[Stored items]
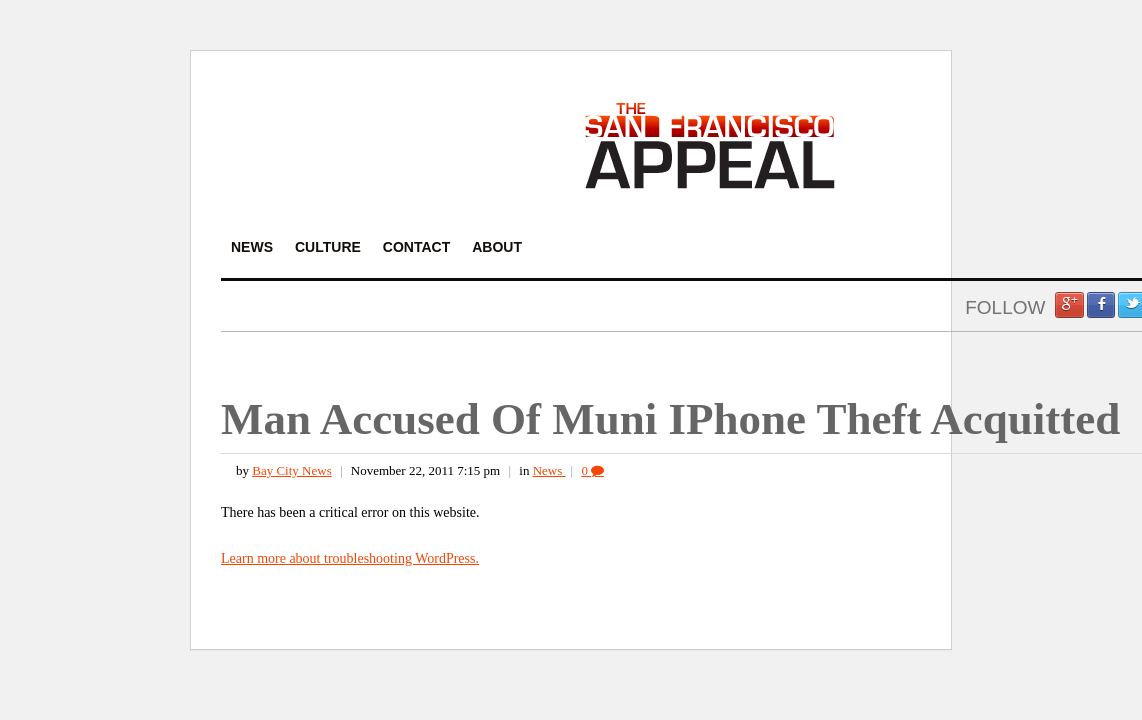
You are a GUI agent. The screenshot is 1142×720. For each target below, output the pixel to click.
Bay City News (291, 470)
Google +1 (1069, 305)
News (549, 470)
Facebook (1101, 305)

WHAT TO PRODUCE: Output each record precisely as it appears, and drop every picture.

WRITTEN REPLY:
You are a GUI agent. The screenshot is 1142×720. For each target below, output the pixel to click.
Bay City News (291, 470)
Google +1 (1069, 305)
News (549, 470)
Facebook (1101, 305)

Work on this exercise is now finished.